One of the indoor games which he liked, and at this time played occasionally, was draughts, in which he seems to have been something of a master. But above everything else he liked to romp with his children, to surrender himself to their animal spirits, and to let them pull him about on the floor, to tumble over his prostrate body, and to drag him up by his hands to his feet.

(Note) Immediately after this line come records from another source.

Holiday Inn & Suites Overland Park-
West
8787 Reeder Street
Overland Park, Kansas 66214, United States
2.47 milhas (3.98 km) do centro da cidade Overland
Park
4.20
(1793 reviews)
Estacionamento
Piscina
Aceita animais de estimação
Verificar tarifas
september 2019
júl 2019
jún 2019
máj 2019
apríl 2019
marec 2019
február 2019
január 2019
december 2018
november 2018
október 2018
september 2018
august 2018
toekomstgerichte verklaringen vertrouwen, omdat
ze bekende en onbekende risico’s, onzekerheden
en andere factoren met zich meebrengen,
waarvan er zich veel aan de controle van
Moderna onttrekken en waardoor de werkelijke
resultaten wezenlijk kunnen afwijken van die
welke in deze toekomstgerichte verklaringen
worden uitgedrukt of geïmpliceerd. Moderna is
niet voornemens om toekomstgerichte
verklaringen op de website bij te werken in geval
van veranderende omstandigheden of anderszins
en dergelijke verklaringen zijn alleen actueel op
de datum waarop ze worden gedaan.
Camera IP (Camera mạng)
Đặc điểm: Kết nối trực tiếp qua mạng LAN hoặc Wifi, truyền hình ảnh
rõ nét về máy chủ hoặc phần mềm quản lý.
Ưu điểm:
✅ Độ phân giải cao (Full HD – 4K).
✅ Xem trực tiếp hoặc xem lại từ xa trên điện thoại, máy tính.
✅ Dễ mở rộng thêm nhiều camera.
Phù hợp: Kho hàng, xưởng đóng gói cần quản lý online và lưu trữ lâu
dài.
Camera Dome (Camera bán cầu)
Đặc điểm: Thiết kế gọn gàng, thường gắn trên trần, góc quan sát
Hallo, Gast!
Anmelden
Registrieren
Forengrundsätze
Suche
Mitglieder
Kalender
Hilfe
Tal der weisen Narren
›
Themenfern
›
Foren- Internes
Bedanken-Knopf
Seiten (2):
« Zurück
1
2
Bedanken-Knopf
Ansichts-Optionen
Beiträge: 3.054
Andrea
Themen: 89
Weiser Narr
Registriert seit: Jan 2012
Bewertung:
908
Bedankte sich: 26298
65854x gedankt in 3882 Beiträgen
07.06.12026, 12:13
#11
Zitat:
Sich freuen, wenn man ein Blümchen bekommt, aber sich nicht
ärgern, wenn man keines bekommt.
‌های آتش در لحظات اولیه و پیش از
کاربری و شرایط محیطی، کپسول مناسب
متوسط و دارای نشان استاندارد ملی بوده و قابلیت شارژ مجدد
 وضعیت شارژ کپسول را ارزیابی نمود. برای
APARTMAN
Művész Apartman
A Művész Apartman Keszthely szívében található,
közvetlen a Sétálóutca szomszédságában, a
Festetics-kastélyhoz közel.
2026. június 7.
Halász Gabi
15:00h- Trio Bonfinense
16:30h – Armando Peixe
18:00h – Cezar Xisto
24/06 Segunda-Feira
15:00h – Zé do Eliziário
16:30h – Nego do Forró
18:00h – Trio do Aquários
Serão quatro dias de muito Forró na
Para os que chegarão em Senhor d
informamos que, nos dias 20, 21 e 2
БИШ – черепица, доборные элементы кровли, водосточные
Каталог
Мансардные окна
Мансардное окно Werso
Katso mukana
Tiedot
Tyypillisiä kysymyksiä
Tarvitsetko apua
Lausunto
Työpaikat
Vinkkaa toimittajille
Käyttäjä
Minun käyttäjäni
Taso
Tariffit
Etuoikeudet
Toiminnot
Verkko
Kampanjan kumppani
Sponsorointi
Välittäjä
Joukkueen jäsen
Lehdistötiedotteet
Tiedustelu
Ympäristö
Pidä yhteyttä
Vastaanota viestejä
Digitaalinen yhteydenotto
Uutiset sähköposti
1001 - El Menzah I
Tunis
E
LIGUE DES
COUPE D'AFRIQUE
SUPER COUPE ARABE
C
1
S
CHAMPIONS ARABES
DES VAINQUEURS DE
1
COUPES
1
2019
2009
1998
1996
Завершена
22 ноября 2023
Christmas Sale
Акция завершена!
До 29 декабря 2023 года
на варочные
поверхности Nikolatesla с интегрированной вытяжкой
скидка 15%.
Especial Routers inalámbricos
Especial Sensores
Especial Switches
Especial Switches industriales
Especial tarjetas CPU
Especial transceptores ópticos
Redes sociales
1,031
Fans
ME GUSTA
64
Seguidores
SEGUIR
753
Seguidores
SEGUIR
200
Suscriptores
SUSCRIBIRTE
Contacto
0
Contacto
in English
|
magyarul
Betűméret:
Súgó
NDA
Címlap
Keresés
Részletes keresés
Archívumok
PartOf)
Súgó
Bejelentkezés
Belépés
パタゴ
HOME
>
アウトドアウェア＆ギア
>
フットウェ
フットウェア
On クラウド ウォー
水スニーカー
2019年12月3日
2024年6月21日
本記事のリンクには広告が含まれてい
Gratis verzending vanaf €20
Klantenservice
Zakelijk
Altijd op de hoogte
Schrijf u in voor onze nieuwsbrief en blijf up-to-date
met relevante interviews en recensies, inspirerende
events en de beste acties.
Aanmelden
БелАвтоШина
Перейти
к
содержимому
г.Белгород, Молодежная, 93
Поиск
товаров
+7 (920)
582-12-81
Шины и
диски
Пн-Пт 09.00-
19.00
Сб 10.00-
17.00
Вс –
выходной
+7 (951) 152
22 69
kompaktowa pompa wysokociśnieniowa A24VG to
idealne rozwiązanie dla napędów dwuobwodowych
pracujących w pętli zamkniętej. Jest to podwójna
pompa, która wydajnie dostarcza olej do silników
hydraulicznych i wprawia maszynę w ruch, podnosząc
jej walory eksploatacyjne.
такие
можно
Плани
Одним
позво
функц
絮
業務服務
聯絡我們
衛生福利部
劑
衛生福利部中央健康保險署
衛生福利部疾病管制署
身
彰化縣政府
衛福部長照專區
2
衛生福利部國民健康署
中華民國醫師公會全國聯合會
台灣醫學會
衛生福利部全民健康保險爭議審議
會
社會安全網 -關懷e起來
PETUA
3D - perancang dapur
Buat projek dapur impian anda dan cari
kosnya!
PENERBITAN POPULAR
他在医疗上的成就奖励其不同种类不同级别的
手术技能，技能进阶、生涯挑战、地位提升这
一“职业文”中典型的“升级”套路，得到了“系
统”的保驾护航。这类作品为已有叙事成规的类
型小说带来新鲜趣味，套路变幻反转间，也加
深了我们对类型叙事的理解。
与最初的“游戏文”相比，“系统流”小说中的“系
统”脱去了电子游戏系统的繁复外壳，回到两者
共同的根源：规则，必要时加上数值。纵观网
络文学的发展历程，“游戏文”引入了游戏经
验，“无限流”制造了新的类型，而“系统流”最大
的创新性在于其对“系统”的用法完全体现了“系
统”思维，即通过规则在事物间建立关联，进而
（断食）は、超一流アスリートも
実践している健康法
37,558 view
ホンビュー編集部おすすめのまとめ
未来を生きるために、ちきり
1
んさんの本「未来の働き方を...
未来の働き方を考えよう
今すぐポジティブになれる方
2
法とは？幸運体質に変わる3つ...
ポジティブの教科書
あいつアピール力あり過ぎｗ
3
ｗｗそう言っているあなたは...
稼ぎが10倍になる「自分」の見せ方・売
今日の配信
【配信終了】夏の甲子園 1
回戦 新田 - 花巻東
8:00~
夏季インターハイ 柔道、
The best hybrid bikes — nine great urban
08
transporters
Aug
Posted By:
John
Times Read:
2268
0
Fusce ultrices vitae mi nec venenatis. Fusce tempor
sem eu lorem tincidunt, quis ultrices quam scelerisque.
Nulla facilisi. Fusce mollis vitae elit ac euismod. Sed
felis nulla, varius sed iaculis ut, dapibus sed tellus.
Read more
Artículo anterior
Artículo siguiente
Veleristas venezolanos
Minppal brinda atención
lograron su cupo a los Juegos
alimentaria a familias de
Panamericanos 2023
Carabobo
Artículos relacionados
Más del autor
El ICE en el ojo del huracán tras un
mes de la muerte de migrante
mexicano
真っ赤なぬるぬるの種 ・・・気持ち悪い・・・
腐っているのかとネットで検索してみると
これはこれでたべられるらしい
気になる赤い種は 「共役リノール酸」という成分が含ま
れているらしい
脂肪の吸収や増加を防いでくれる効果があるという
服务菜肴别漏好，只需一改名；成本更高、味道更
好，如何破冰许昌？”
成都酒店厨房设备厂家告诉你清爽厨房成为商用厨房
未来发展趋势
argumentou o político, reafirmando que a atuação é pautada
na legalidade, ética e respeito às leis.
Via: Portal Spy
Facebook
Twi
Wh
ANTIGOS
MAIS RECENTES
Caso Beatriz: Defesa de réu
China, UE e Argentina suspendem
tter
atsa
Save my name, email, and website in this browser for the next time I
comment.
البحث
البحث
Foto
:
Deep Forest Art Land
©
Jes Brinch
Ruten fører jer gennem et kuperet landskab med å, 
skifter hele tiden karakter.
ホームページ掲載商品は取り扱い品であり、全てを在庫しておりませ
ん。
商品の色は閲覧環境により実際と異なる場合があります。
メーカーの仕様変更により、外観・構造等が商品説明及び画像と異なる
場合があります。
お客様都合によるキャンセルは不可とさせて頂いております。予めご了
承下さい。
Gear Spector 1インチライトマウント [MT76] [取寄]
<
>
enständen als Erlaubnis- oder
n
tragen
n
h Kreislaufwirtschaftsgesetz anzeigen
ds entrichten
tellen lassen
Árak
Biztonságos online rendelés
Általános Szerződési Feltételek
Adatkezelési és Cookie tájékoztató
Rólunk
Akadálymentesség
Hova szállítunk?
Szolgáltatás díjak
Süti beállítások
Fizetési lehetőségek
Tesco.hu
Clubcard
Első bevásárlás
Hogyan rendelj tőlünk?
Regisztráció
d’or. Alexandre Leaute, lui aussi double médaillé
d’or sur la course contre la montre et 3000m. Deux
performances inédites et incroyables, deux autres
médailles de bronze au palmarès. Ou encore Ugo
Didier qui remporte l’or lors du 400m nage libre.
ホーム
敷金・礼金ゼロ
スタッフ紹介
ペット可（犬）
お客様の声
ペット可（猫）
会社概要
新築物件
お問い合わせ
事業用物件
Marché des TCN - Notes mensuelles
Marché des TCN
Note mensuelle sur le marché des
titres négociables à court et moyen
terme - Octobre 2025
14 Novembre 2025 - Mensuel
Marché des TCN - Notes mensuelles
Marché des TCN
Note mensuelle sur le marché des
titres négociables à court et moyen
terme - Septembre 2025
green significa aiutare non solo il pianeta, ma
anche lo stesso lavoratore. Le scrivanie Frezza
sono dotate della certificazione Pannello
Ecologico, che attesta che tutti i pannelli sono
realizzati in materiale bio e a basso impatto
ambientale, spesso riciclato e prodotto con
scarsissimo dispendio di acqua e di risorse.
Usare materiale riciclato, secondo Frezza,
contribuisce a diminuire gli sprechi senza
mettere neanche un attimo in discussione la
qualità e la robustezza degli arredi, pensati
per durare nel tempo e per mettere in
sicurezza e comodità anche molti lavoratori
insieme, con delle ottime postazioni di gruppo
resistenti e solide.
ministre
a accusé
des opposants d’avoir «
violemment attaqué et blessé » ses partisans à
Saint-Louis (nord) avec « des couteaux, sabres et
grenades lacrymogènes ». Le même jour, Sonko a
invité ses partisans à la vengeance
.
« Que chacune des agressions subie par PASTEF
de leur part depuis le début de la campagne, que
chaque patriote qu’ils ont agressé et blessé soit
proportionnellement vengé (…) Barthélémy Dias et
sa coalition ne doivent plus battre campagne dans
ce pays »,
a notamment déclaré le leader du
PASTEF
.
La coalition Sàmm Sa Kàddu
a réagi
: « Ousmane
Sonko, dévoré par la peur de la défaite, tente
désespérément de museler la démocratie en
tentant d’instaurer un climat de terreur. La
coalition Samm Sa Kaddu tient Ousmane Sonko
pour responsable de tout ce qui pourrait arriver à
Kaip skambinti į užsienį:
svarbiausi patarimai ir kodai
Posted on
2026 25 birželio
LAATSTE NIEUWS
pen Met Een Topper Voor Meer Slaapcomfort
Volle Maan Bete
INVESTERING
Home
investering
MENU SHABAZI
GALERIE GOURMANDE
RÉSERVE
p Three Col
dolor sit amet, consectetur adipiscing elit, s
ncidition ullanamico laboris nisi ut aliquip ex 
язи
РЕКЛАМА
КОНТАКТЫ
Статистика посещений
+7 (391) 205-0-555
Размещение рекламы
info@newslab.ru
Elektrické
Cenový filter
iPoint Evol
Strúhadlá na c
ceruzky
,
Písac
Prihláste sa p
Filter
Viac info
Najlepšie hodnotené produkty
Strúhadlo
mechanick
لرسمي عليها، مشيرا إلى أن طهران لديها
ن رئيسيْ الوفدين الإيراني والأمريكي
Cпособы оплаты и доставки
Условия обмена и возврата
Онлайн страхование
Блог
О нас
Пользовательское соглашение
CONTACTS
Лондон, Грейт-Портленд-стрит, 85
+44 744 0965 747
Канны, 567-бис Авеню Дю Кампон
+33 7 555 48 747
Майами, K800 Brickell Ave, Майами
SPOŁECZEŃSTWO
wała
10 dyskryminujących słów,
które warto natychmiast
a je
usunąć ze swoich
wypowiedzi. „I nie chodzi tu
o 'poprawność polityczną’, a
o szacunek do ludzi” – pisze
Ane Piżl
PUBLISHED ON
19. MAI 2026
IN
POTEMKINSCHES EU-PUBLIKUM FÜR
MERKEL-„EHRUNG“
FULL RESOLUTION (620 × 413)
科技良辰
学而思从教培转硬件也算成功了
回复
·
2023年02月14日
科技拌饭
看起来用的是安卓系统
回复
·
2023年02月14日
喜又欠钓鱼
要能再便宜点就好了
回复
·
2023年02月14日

He believed in discipline and punishment, and his children accepted this faith as part of their religion. He would be indulgent and kind; he interested himself heart and soul in their games; but let one of them break a rule, let them even say something foolish in discussion or arrive five minutes late for a meal, and they were at once made acquainted with his discipline. "I think, looking back," says one of the sons, "that he was over-stern on occasion; I am perfectly sure he flogged me several times without just cause; but I am equally certain that the spirit of discipline which ruled the household was salutary. None of us grew up slackers; none of us played with life. How many families go to pieces for want of discipline and punishment?"

That William Booth was in some respects a strict father may be judged from the following narrative. A slight discrepancy was discovered at the last moment in the accounts of the Christian Mission. Bramwell Booth, then a boy of thirteen, was set to help in discovering the mistake. For a stretch of seventy-two hours, without sleep, the boy toiled through all the jumble of figures, and at last found where the error lay. So delighted were the committee that

they subscribed and made him a present of £5. Of this £5 his father allowed him to keep ten shillings. "I want the balance," he said, “ for the rice pudding," referring to that rice pudding which always appeared on the dinner-table challenging any member of the family to go away hungry.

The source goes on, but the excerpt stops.